It's unclear whether those two guys got to take home rings, since they were no longer on the roster when their teams won the Finals.
Not so for Ron Watts.
Watts played three minutes in just one game for the 1966 champion Boston Celtics and stuck with the team all season. That would be untouched career "efficiency," if Watts didn't come very close to crossing The Kreklow Line by playing 89 minutes the next year, plus five in the playoffs -- Boston's only non-championship season of the 1960s. Two (!!) rings in under 100 minutes would have been spectacular, but Watts went on to do plenty of cool things just the same, including a commercial with Bill Russell:
Some more:
- Rick Weitzman played just 25 games (75 minutes) for the 1968 Celtics, but he got to spend a few games in the playoffs and even scored the final basket of the clinching Game 6.

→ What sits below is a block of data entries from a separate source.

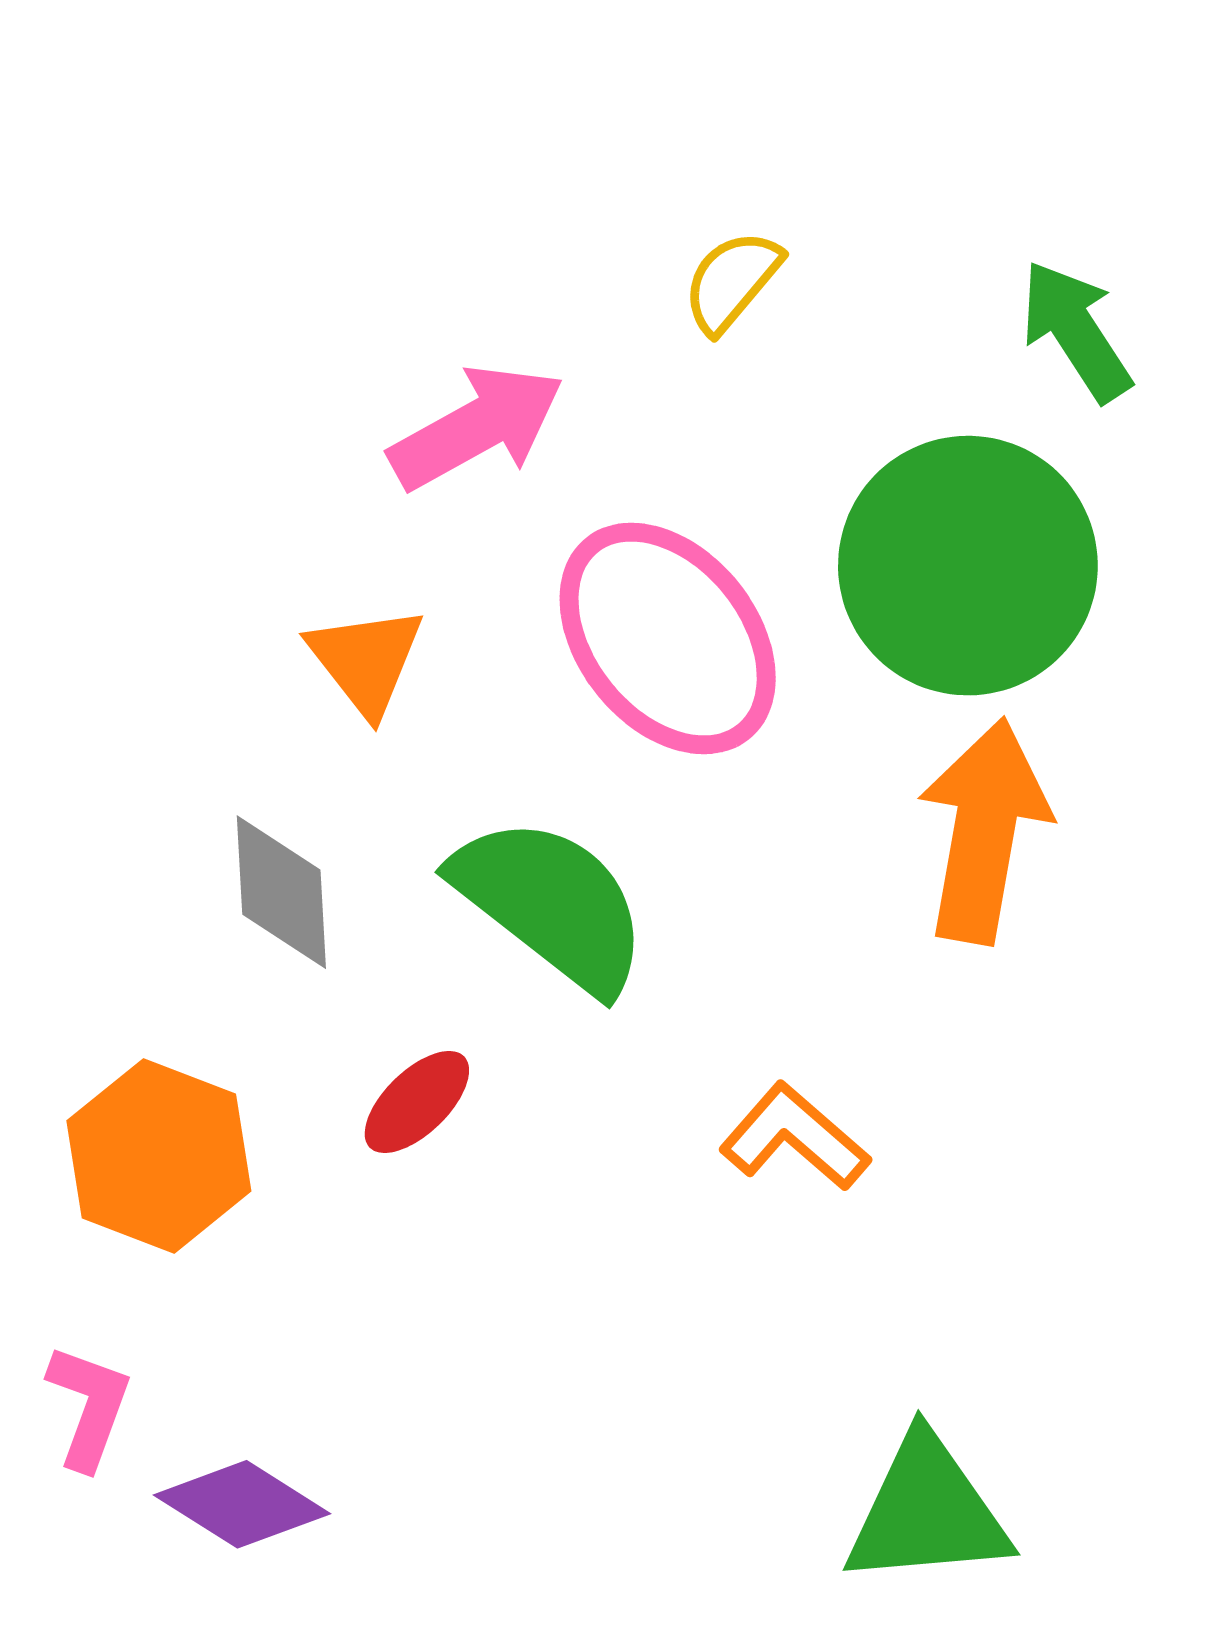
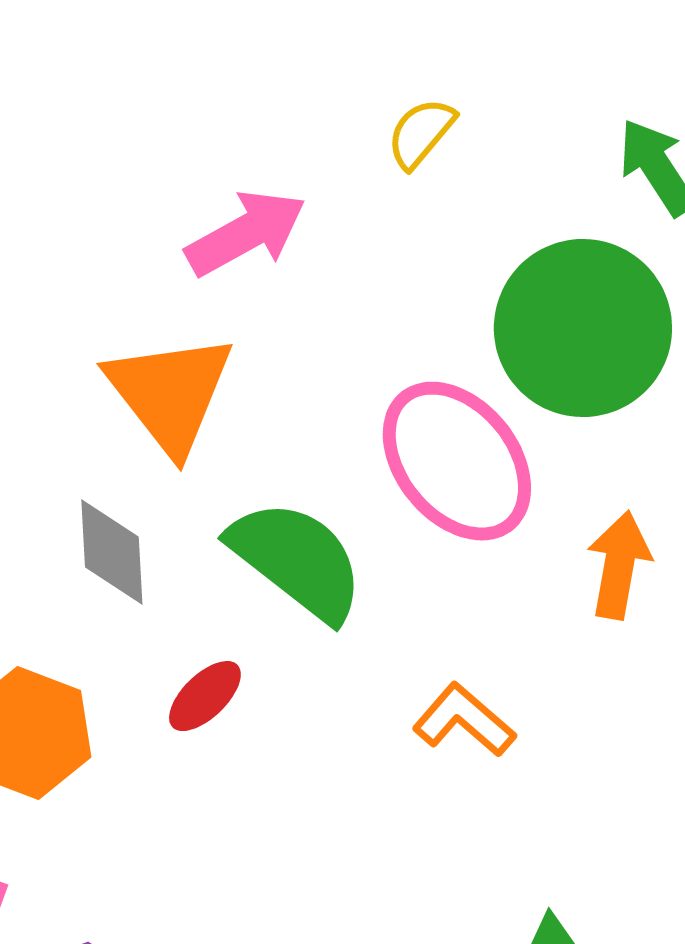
pink ellipse: (668, 638) -> (457, 461), moved
orange triangle: (366, 660) -> (170, 393), size x1.6
orange arrow: (984, 831) -> (619, 565), moved, size x0.7

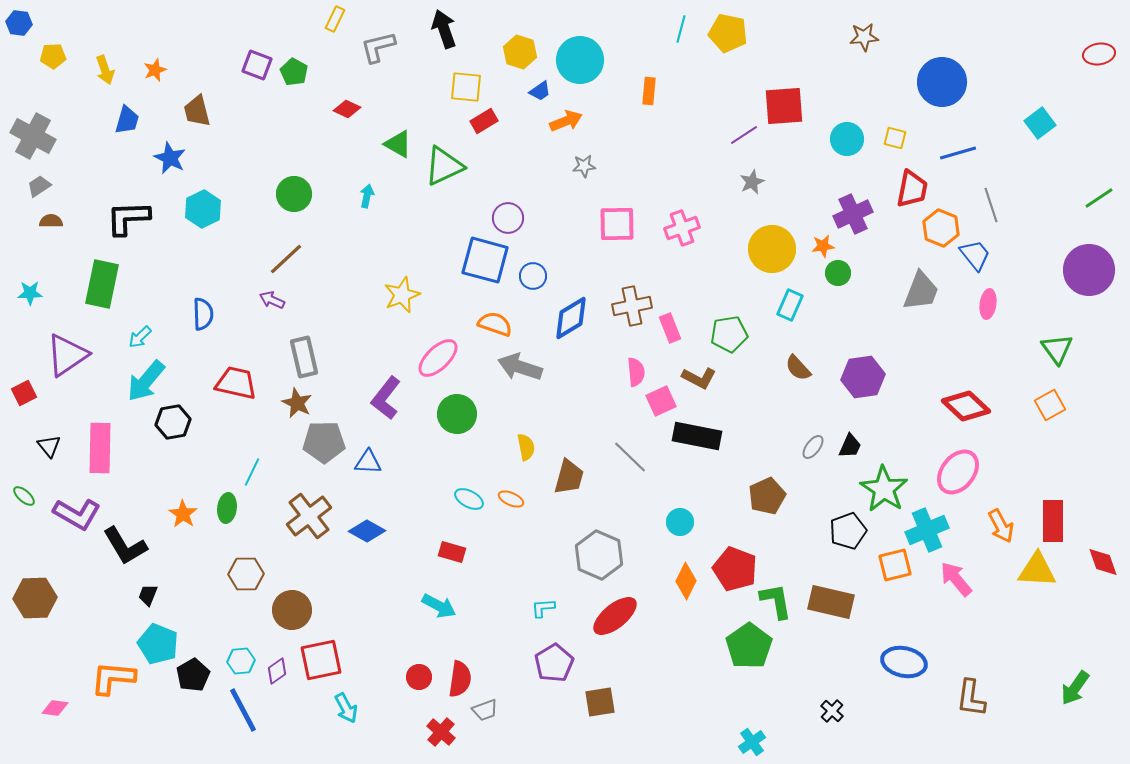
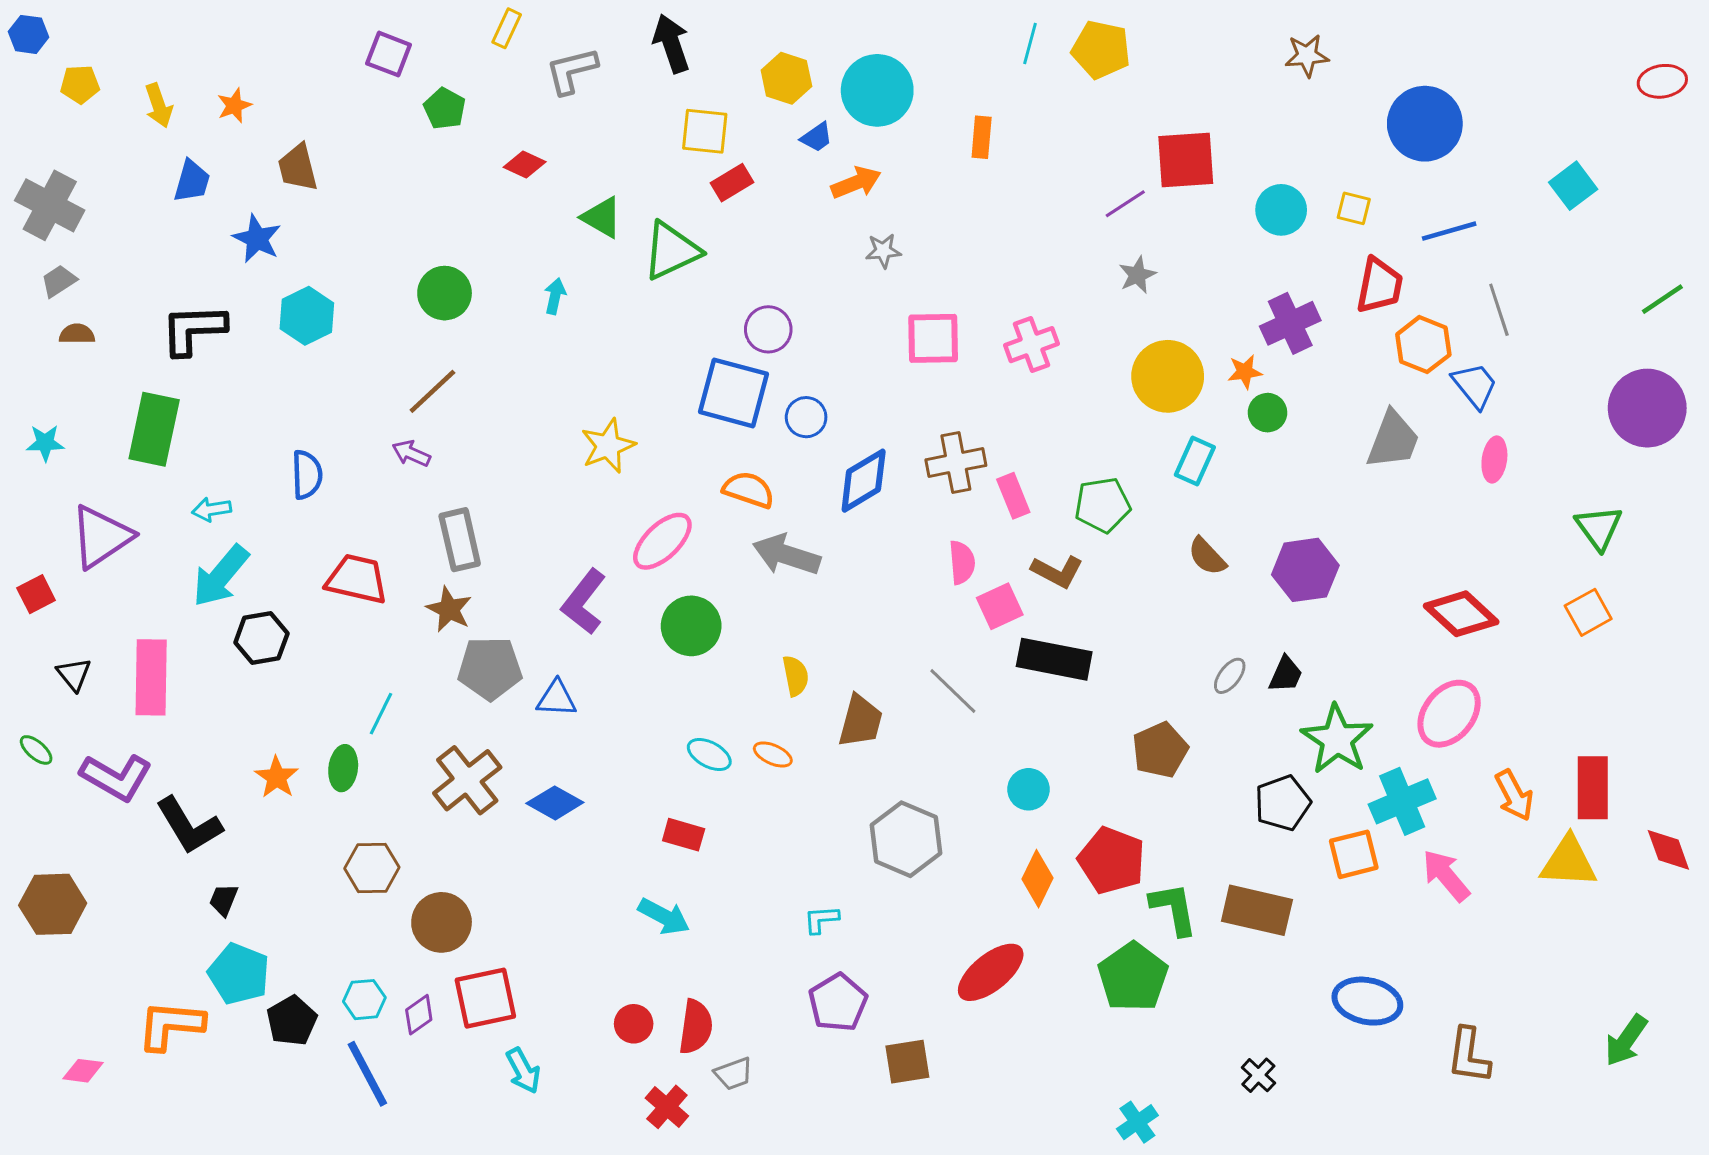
purple square: (257, 65) -> (389, 54), moved
cyan arrow: (140, 337) -> (212, 509), turned 35
red ellipse: (615, 616) -> (991, 972), moved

- There's a bunch of guys who played very little with the 1967-1968 Pittsburgh Pipers, won an ABA championship thanks to Connie Hawkins, then didn't stick with the team when they moved to Minnesota for a year.
- Dick Grubar and Jerry McKee each followed dominant college careers with super-brief stints as members of the 1969-1970 ABA champion Indiana Pacers.
- Ed Searcy seems to have gotten a ring even though he played just 12 minutes for the 1976 Celtics. Our Kreklow Line namesake (and Mizzou volleyball coach!) Wayne Kreklow is also said to have received a ring after his 100 regular-season minutes with the '81 Celtics. Even in the days before everyone from the trainer to the social media manager got a ring, Boston was very generous with the hardware. I guess they had a lot to go around.
- Earl Jones played just seven minutes for the 1985 Lakers before they sent him to the Spurs, so he didn't get a ring and surely doesn't count here; but I need to show you that the 43 total minutes he played the following season with the Bucks earned an official NBA highlight video:
- The wonderfully named and much-celebrated Fennis Dembo played just 74 minutes for the 1989 Pistons, then spent the rest of his career overseas (and has reportedly recovered after an extremely scary incident). The Pistons waived Stan Kimbrough after his 50 minutes the next season, and I can't tell if he got a ring or not. Same goes for Ricky Blanton, 10-day member of the 1992-1993 Chicago Bulls.
- Ohio State assistant Chris Jent got a ring after just 78 minutes with the 1994 Rockets, then came back and nearly crossed The Kreklow Line by playing a few minutes with the Knicks.
- Matt Walsh didn't last long enough with the 2005-2006 Heat to earn a ring, but Lakers legend Sun Yue has one from his 28 minutes in 2008-2009. He even let his teammates come along for the parade Los Angeles threw him:
(Jeff Gross/Getty Images)
And now there's Sasha Kaun.
Final thought here: None of this is to belittle the work of a cup-of-tea NBA player. Kaun, for instance, was an elite high-school recruit, a dominant college player, a second-round pick, and a pro in Russia for years before he got his shot with the Cavs. The stuff you and I see on TV is only the tip of the iceberg, no matter the NBA player. It's just that the tips of these icebergs are one inch high with rings frozen into them.